ASSIGNED TASK:
The lines from the first line of the entries through the line containing "Specialized contracts for software" are to be repeated exactly, with both of those lines included.

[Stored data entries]
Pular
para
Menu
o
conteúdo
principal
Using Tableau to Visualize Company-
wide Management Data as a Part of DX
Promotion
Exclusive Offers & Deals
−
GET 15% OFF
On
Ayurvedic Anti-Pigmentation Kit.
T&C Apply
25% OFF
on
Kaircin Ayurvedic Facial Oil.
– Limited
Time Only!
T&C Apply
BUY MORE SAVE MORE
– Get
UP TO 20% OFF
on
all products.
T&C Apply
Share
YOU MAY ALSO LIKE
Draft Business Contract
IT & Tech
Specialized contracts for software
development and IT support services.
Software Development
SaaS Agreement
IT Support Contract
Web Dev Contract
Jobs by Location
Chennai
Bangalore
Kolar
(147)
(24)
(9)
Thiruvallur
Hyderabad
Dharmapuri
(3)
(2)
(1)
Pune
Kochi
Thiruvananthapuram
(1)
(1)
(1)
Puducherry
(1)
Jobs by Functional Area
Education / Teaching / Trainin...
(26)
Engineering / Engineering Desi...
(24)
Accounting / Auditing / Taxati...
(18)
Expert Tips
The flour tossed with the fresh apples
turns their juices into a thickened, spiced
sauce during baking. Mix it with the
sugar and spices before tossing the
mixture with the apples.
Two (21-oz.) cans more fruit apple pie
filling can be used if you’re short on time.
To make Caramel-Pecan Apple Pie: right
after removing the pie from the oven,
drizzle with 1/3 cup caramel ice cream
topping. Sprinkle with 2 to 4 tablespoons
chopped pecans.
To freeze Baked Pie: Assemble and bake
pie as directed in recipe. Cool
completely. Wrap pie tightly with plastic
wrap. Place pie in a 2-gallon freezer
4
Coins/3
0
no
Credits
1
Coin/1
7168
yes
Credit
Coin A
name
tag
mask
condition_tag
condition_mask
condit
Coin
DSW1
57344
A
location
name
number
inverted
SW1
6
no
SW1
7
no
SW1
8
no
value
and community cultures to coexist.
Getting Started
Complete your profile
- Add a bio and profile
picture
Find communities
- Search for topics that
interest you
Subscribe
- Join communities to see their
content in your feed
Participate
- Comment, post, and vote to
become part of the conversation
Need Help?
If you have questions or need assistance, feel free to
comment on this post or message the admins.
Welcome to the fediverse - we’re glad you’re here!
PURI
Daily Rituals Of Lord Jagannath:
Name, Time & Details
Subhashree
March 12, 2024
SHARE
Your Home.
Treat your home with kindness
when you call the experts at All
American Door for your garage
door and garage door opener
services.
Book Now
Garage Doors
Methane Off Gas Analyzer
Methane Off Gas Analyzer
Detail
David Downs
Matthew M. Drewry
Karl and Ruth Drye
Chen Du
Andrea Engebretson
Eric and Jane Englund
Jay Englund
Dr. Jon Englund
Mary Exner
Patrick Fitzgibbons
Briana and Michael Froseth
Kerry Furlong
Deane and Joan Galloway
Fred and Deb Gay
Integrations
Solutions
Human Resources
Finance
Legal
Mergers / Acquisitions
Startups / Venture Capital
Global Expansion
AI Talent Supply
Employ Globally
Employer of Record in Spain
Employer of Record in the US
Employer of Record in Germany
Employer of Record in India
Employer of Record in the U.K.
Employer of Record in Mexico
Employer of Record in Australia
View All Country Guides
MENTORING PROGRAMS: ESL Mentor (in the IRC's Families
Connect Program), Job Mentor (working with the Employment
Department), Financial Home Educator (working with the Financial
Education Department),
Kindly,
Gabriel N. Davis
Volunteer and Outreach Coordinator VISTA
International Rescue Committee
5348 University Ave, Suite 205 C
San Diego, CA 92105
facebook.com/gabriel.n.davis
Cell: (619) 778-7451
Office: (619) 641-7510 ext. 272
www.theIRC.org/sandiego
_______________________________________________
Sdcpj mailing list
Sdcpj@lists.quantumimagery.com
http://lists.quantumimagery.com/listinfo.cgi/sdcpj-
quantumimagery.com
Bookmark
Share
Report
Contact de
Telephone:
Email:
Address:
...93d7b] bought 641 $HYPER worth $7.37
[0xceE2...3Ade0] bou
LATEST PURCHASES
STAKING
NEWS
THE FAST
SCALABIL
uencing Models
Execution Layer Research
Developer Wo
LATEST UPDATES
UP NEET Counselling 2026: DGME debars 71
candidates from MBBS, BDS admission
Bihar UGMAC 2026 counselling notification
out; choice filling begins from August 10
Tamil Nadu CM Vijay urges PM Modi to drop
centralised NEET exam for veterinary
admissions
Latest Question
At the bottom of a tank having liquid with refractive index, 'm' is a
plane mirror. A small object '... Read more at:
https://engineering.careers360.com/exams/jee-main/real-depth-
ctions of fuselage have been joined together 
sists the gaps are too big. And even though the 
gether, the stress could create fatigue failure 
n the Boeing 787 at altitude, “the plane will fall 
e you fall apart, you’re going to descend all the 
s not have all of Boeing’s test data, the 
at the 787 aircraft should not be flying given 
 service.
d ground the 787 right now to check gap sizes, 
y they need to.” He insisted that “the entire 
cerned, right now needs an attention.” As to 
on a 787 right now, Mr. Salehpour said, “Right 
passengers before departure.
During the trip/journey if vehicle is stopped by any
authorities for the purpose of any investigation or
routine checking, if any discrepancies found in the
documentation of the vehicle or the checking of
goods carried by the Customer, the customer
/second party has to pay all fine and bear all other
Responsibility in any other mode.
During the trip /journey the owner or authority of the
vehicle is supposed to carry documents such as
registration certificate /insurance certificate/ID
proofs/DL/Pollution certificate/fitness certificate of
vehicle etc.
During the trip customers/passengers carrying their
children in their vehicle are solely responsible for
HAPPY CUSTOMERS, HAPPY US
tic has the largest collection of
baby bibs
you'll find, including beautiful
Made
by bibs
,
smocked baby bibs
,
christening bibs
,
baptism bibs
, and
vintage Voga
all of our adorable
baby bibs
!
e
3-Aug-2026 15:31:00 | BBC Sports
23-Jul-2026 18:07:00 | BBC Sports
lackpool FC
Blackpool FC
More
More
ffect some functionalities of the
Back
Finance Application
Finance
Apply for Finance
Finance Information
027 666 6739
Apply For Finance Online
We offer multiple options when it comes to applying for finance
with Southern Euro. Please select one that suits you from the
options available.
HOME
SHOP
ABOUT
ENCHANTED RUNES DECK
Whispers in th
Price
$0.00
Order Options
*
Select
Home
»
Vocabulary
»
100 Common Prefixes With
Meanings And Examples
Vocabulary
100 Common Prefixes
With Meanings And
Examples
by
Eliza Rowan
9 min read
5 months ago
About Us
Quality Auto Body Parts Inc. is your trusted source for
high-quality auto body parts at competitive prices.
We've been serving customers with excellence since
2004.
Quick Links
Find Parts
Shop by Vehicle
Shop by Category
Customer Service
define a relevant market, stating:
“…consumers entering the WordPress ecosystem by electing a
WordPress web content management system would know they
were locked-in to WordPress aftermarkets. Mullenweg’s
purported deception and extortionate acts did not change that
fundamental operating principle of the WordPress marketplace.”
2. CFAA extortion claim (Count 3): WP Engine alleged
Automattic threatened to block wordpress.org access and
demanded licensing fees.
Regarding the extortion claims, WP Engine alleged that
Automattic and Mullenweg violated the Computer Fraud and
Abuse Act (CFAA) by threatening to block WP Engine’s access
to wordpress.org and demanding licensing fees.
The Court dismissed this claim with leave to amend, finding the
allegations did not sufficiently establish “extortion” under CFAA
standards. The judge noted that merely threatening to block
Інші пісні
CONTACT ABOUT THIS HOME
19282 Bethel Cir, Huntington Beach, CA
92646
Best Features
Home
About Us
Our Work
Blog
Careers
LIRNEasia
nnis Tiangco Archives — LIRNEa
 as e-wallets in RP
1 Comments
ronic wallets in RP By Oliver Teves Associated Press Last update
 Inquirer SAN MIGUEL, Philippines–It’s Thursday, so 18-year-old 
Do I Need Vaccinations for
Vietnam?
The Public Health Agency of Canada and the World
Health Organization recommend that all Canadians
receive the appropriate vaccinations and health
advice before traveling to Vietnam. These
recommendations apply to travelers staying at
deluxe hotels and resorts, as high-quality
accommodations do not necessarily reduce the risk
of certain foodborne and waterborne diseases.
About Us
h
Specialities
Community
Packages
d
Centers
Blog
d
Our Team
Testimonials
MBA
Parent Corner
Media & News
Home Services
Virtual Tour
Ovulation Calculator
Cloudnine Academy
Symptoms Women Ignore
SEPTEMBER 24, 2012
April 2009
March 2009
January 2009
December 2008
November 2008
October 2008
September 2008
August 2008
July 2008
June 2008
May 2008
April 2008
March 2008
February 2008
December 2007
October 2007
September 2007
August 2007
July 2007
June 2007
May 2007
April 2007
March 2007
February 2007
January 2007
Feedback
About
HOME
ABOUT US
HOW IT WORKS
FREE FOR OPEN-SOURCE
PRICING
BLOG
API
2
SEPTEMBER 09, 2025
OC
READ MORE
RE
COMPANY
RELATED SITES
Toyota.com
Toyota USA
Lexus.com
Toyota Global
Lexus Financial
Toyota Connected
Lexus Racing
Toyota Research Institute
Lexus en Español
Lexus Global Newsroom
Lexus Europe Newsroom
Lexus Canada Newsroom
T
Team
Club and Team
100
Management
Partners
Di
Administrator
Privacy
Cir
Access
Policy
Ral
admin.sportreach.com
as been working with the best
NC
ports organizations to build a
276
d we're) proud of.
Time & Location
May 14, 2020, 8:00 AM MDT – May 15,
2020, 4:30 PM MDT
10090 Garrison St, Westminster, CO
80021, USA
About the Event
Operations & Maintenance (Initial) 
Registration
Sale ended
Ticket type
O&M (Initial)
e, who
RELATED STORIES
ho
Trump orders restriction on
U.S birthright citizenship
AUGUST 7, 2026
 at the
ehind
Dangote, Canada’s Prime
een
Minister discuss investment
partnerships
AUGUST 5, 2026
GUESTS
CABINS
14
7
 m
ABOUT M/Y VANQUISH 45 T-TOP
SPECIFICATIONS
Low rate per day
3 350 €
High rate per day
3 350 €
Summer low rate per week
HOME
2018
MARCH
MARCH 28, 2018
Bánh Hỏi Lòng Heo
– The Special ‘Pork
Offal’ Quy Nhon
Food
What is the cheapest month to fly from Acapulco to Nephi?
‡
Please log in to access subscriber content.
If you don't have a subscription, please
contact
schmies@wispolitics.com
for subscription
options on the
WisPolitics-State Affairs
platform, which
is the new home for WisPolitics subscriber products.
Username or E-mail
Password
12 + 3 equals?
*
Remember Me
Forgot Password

TASK RESULT:
Pular
para
Menu
o
conteúdo
principal
Using Tableau to Visualize Company-
wide Management Data as a Part of DX
Promotion
Exclusive Offers & Deals
−
GET 15% OFF
On
Ayurvedic Anti-Pigmentation Kit.
T&C Apply
25% OFF
on
Kaircin Ayurvedic Facial Oil.
– Limited
Time Only!
T&C Apply
BUY MORE SAVE MORE
– Get
UP TO 20% OFF
on
all products.
T&C Apply
Share
YOU MAY ALSO LIKE
Draft Business Contract
IT & Tech
Specialized contracts for software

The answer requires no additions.